Catatan Kaki, Catatan Perut, Kutipan dan Daftar Pustaka

Catatan Kaki
Catatan kaki adalah keterangan-keterangan atas teks yang ditempatkan pada kaki halaman
yang bersangkutan.
Sebuah catatan kaki haruslah terdiri dari:
1. Nomor rujukan yang ditulis spasi lebih tinggi
2. Nama pengarang lengkap tidak dibalik, setelah nama diberi tanda koma (,)
3. Judul buku (digarisbawahi/dicetak miring) atau artikel (diapit tanda petik dua)
4. Tempat penerbit ditempatkan dalam tanda kurung, setelah nama kota
5. Penerbit
6. Tahun terbit
7. Halaman (biasanya disingkat hal. dan diberi tanda titik setelah angka)
Contoh:
1
Henry Guntur Tarigan, Pengajaran Pragmatik (Jakarta: Angkasa, 1990), hal. 18.

Catatan Perut
Catatan perut berfungsi sama dengan catatan kaki.
Kelebihan catatan perut dibanding dengan catatan kaki adalah pada kenyamanan
pembaca untuk menemukan pokok tulisan secara menyeluruh.
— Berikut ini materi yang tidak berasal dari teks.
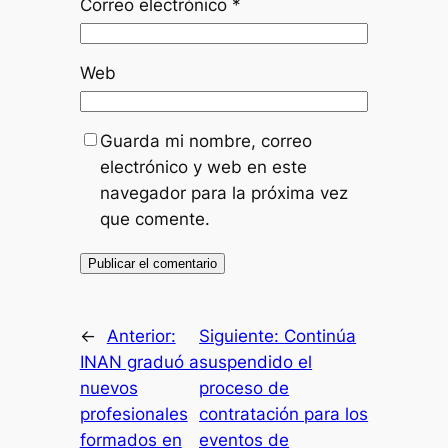
Correo electrónico
*
Web
Guarda mi nombre, correo
electrónico y web en este
navegador para la próxima vez
que comente.
←
Anterior:
Siguiente:
Continúa
INAN graduó a
suspendido el
nuevos
proceso de
profesionales
contratación para los
formados en
eventos de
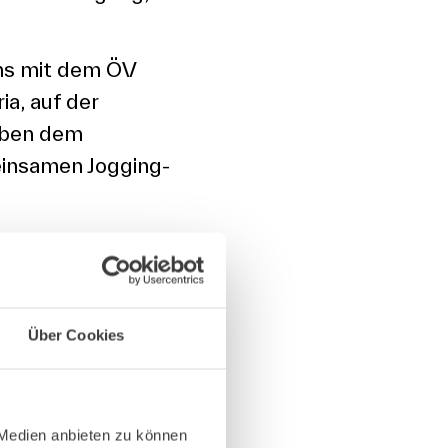
ens mit dem ÖV
ia, auf der
neben dem
insamen Jogging-
Über Cookies
 Medien anbieten zu können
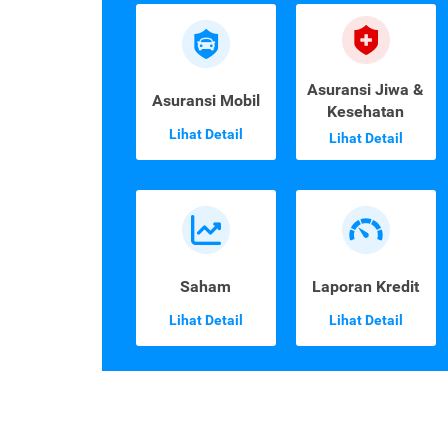
Asuransi Jiwa &
Asuransi Mobil
Kesehatan
Lihat Detail
Lihat Detail
Saham
Laporan Kredit
Lihat Detail
Lihat Detail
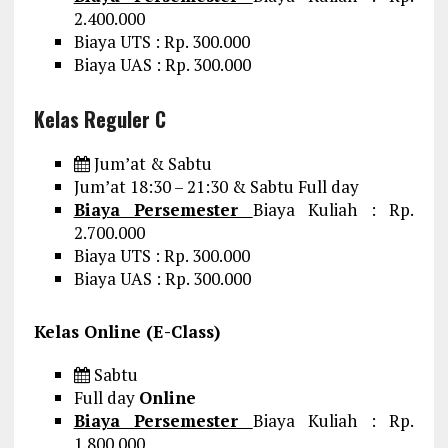
2.400.000
Biaya UTS : Rp. 300.000
Biaya UAS : Rp. 300.000
Kelas Reguler C
Jum’at & Sabtu
Jum’at 18:30 – 21:30 & Sabtu Full day
Biaya Persemester
Biaya Kuliah : Rp.
2.700.000
Biaya UTS : Rp. 300.000
Biaya UAS : Rp. 300.000
Kelas Online (E-Class)
Sabtu
Full day
Online
Biaya Persemester
Biaya Kuliah : Rp.
1.800.000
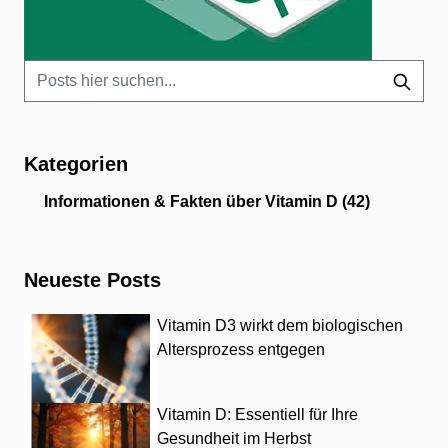
Kategorien
Informationen & Fakten über Vitamin D
(42)
Neueste Posts
Vitamin D3 wirkt dem biologischen
Altersprozess entgegen
Vitamin D: Essentiell für Ihre
Gesundheit im Herbst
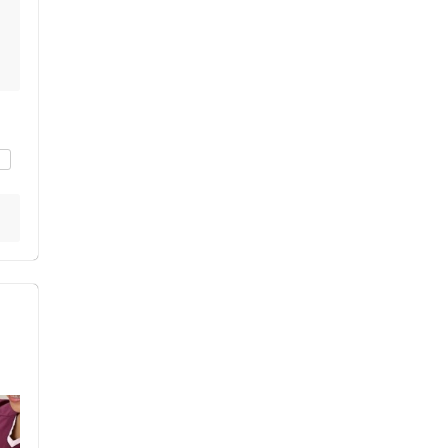
ス鍼灸
小児鍼
。
い
用
ネット予約
送迎あり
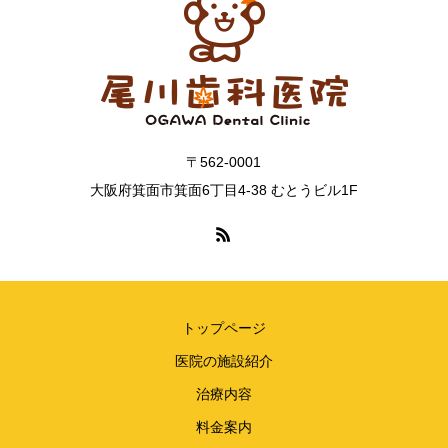
〒562-0001
大阪府箕面市箕面6丁目4-38 むとうビル1F
トップページ
医院の施設紹介
治療内容
料金案内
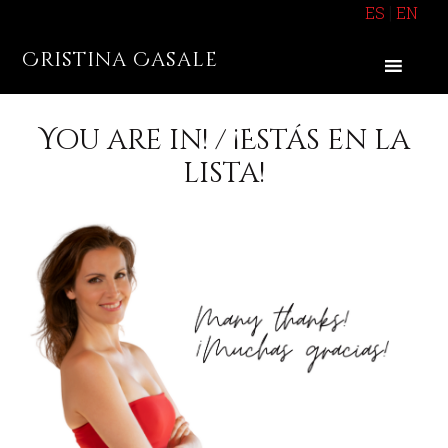
Saltar
Saltar
Saltar
|
ES
EN
a
al
al
Cristina Casale
la
contenido
pie
navegación
principal
de
principal
página
You are in! / ¡Estás en la
lista!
Catatan perut juga lebih
sederhana dan jelas, karena pada catatan perut hanya terdapat 3 unsur:
Nama belakang pengarang
Tahun penerbitan
Nomor halaman
Contoh :
Namun, kondisi Indonesia telah amat terpuruk oleh berbagai krisis yang
mengakibatkan rendahnya mutu pendidikan di Indonesia sehingga berdampak pada
rendahnya kualitas sumber daya manusia (Surya, 2004: 113).
Kutipan
Merupakan suatu gagasan, ide, pendapat yang diambil dari berbagai sumber. Proses
pengambilan gagasan itu disebut mengutip.
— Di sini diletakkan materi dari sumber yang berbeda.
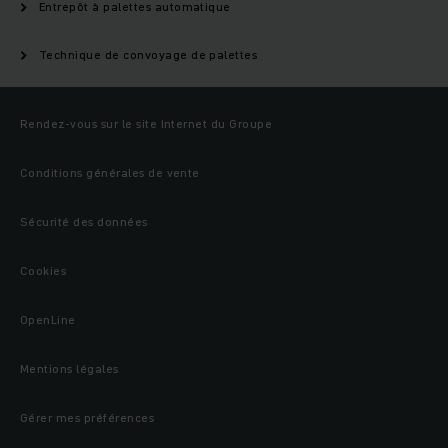
Entrepôt à palettes automatique
Technique de convoyage de palettes
Rendez-vous sur le site Internet du Groupe
Conditions générales de vente
Sécurité des données
Cookies
OpenLine
Mentions légales
Gérer mes préférences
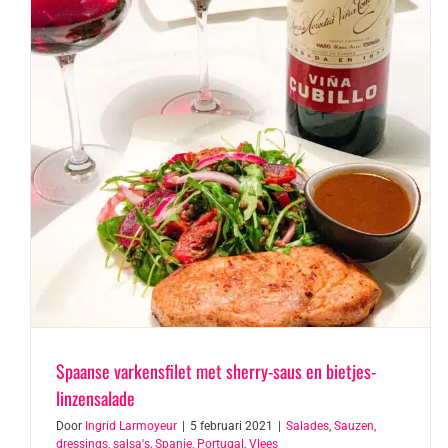
Spaanse varkensfilet met sherry-saus en bietjes-
linzensalade
Door
Ingrid Larmoyeur
|
5 februari 2021
|
Salades
,
Sauzen,
dressings, salsa's
,
Spanje, Portugal
,
Vlees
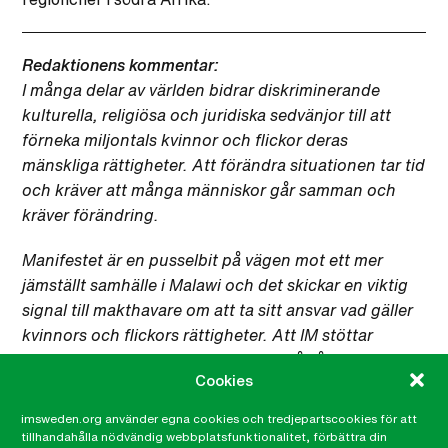
Redaktionens kommentar:
I många delar av världen bidrar diskriminerande
kulturella, religiösa och juridiska sedvänjor till att
förneka miljontals kvinnor och flickor deras
mänskliga rättigheter. Att förändra situationen tar tid
och kräver att många människor går samman och
kräver förändring.
Manifestet är en pusselbit på vägen mot ett mer
jämställt samhälle i Malawi och det skickar en viktig
signal till makthavare om att ta sitt ansvar vad gäller
kvinnors och flickors rättigheter. Att IM stöttar
framtagningen av manifestet visar på vårt arbetssätt
Cookies
där vi stärker människor och grupper så att de av
egen kraft kan förändra sin situation, vilket är ett
imsweden.org använder egna cookies och tredjepartscookies för att
effektivt sätt att bedriva utvecklingsarbete. Mål 10 –
tillhandahålla nödvändig webbplatsfunktionalitet, förbättra din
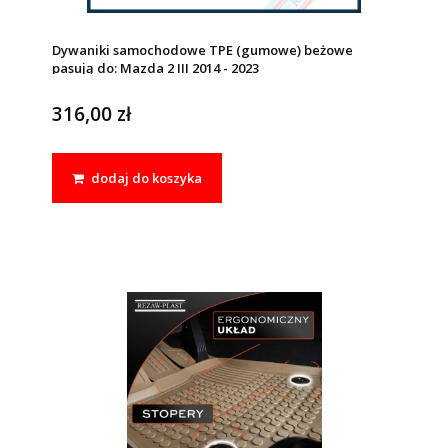
Dywaniki samochodowe TPE (gumowe) beżowe
pasują do: Mazda 2 III 2014 - 2023
316,00 zł
dodaj do koszyka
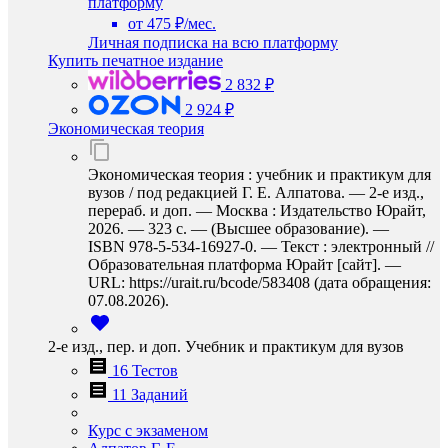
платформу
от 475 ₽/мес.
Личная подписка на всю платформу
Купить печатное издание
2 832 ₽
2 924 ₽
Экономическая теория
Экономическая теория : учебник и практикум для
вузов / под редакцией Г. Е. Алпатова. — 2-е изд.,
перераб. и доп. — Москва : Издательство Юрайт,
2026. — 323 с. — (Высшее образование). —
ISBN 978-5-534-16927-0. — Текст : электронный //
Образовательная платформа Юрайт [сайт]. —
URL: https://urait.ru/bcode/583408 (дата обращения:
07.08.2026).
2-е изд., пер. и доп. Учебник и практикум для вузов
16 Тестов
11 Заданий
Курс с экзаменом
Prinsip-prinsip dalam mengutip
a. Apabila dalam mengutip sebuah karya yang ada salah ejaan dari sumber, maka kita biarkan
saja, sebagai pengutip tidak diperbolehkan membenarkan kata ataupun kalimat yang salah
dari sumber kutipan.
b. Dalam kutipan diperkenankan menghilangkan bagian-bagian kutipan dengan syarat
perubahan bagian itu tidak menyebabkan perubahan makna atau arti yang terkandung dalam
sumber kutipan.
Jenis-jenis Kutipan
1. Kutipan langsung
kutipan yang sama persis dengan kutipan aslinya
2. Kutipan tidak langsung
kutipan yang telah kita ringkas intisarinya dari sumber aslinya
Fungsi Kutipan
1. Menunjukkan kecermatan yang akurat
2. Memudahkan pembedaan data pustaka dan ketergantungan tambahan
3. Memudahkan peninjauan kembali penggunaan referensi
4. Memudahkan penyuntingan naskah yang terkait dengan data pustaka

Daftar Pustaka
Daftar pustaka adalah halaman yang berisi daftar sumber-sumber referensi yang kita
pakai untuk suatu tulisan ataupun karya tulis ilmiah.
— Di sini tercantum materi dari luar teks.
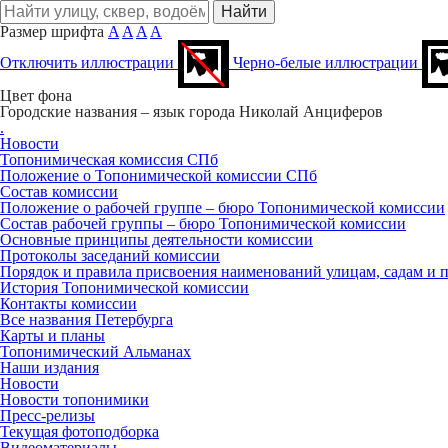
Размер шрифта
A
A
A
A
Отключить иллюстрации
Черно-белые иллюстрации
Цвет фона
Городские названия – язык города
Николай Анциферов
.
Новости
Топонимическая комиссия СПб
Положение о Топонимической комиссии СПб
Состав комиссии
Положение о рабочей группе – бюро Топонимической комиссии
Состав рабочей группы – бюро Топонимической комиссии
Основные принципы деятельности комиссии
Протоколы заседаний комиссии
Порядок и правила присвоения наименований улицам, садам и 
История Топонимической комиссии
Контакты комиссии
Все названия Петербурга
Карты и планы
Топонимический Альманах
Наши издания
Новости
Новости топонимики
Пресс‑релизы
Текущая фотоподборка
Видеоматериалы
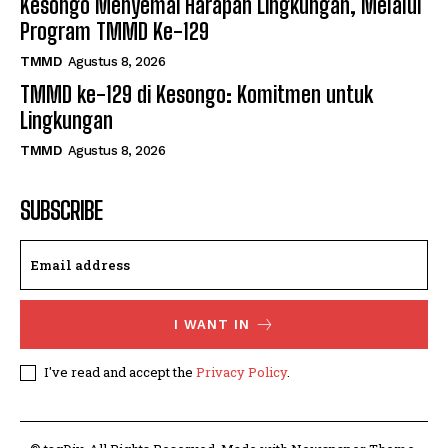
Kesongo Menyemai Harapan Lingkungan, Melalui
Program TMMD Ke-129
TMMD
Agustus 8, 2026
TMMD ke-129 di Kesongo: Komitmen untuk
Lingkungan
TMMD
Agustus 8, 2026
SUBSCRIBE
I WANT IN
I've read and accept the
Privacy Policy
.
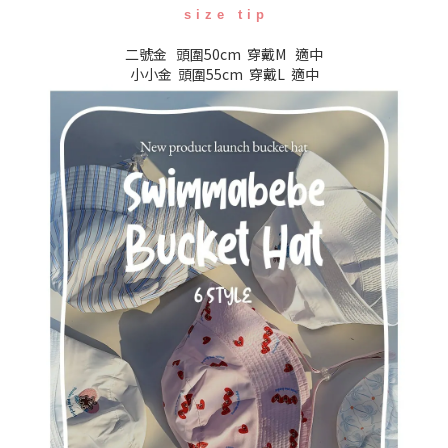
s i z e t i p
二號金 頭圍50cm 穿戴M 適中
小小金 頭圍55cm 穿戴L 適中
teknik penulisan daftar pustaka
-daftar pustaka disusun berdasarkan urutan alfabet
-Tulis nama pengarang (nama belakang dulu)
-Tulislah tahun terbit buku. Setelah tahun terbit diberi tanda titik (.)
-Tulislah judul buku (dengan diberi garis bawah atau cetak miring). Setelah judul buku diberi
tanda titik (.).
-Tulislah kota terbit dan nama penerbitnya. Diantara kedua bagian itu diberi tanda titik dua
(:). Setelah nama penerbit diberi tanda titik.
-Apabila digunakan dua sumber pustaka atau lebih yang sama pengarangnya, maka sumber
dirilis dari buku yang lebih dahulu terbit, baru buku yang terbit kemudian.